The value of Director is in the prose. The nuanced verdict that says large is better at editorial but worse at code, and that overall averages are misleading because one bad score drags the mean. The limitations section that honestly admits N equals one. The reasoning behind choosing this model over that one in a context that no schema can capture.
A database excels at structured queries over uniform records. Director's records are not uniform. Experiment one looks nothing like experiment forty eight. The lessons are essay length reasoning, not rows. Putting them in a database would mean either losing the richness or duplicating it, prose in the file, metadata in the database, and hoping they never drift apart.
The generated index solves the query problem without creating the duplication problem. The markdown is the authority. The index is a view. If they ever disagree, regenerate the index. Problem solved in under a second.
The total tracked cost of all forty four experiments is eleven dollars and twenty four cents. Thirty five are completed. Four are planned. Two are in progress. One is paused.
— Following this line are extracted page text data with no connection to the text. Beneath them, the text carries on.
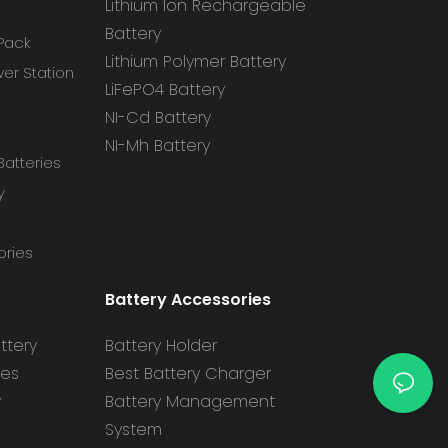
Lithium Ion Rechargeable
Battery
 Pack
Lithium Polymer Battery
r Station
LiFePO4 Battery
NI-Cd Battery
NI-Mh Battery
atteries
y
ories
Battery Accessories
ttery
Battery Holder
ies
Best Battery Charger
y
Battery Management
System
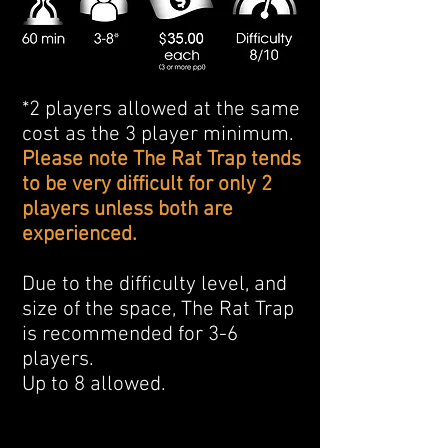
*2 players allowed at the same
cost as the 3 player minimum.
Please note The Rat Trap tends
to be very difficult for only 2
players unless both are
experienced.
Due to the difficulty level, and
size of the space, The Rat Trap
is recommended for 3-6
players.
Up to 8 allowed.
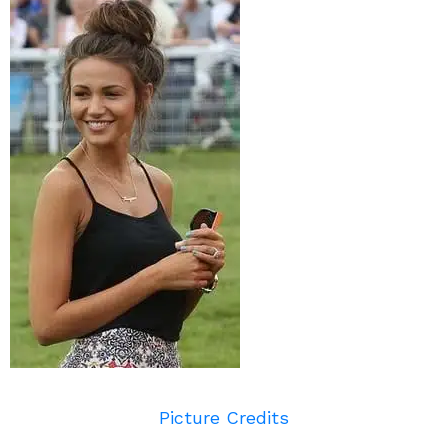
Picture Credits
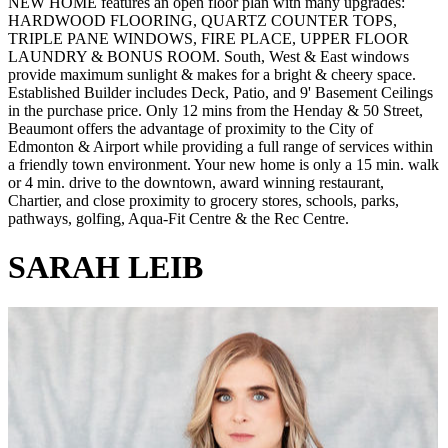
NEW HOME features an open floor plan with many upgrades:
HARDWOOD FLOORING, QUARTZ COUNTER TOPS,
TRIPLE PANE WINDOWS, FIRE PLACE, UPPER FLOOR
LAUNDRY & BONUS ROOM. South, West & East windows
provide maximum sunlight & makes for a bright & cheery space.
Established Builder includes Deck, Patio, and 9' Basement Ceilings
in the purchase price. Only 12 mins from the Henday & 50 Street,
Beaumont offers the advantage of proximity to the City of
Edmonton & Airport while providing a full range of services within
a friendly town environment. Your new home is only a 15 min. walk
or 4 min. drive to the downtown, award winning restaurant,
Chartier, and close proximity to grocery stores, schools, parks,
pathways, golfing, Aqua-Fit Centre & the Rec Centre.
SARAH LEIB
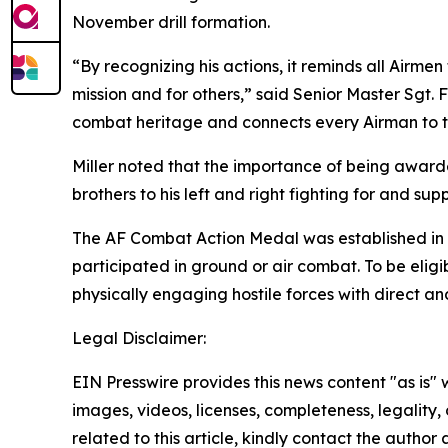
November drill formation.
“By recognizing his actions, it reminds all Airmen 
mission and for others,” said Senior Master Sgt. F
combat heritage and connects every Airman to the
Miller noted that the importance of being award
brothers to his left and right fighting for and sup
The AF Combat Action Medal was established in 2
participated in ground or air combat. To be eligi
physically engaging hostile forces with direct and 
Legal Disclaimer:
EIN Presswire provides this news content "as is" 
images, videos, licenses, completeness, legality, o
related to this article, kindly contact the author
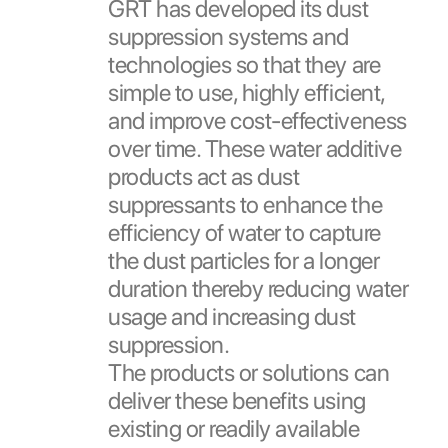
GRT has developed its dust
suppression systems and
technologies so that they are
simple to use, highly efficient,
and improve cost-effectiveness
over time. These water additive
products act as dust
suppressants to enhance the
efficiency of water to capture
the dust particles for a longer
duration thereby reducing water
usage and increasing dust
suppression.
The products or solutions can
deliver these benefits using
existing or readily available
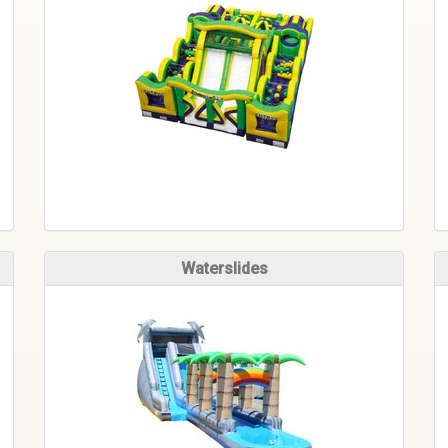
Waterslides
Two were cancelled.
These are not new facts. They were always true. They were just expensive to compute. Someone had to open the README, scan the table, count the rows, add up the dollar figures. Now a script does it, and the answer is always current.
The most surprising discovery of the session was not technical. It was that the project was healthier than it looked. Zero broken links. Consistent metadata across forty four files written over two months by different sessions. A relational model that emerged organically from good documentation habits.
The database was already there. We just taught the computer to read it.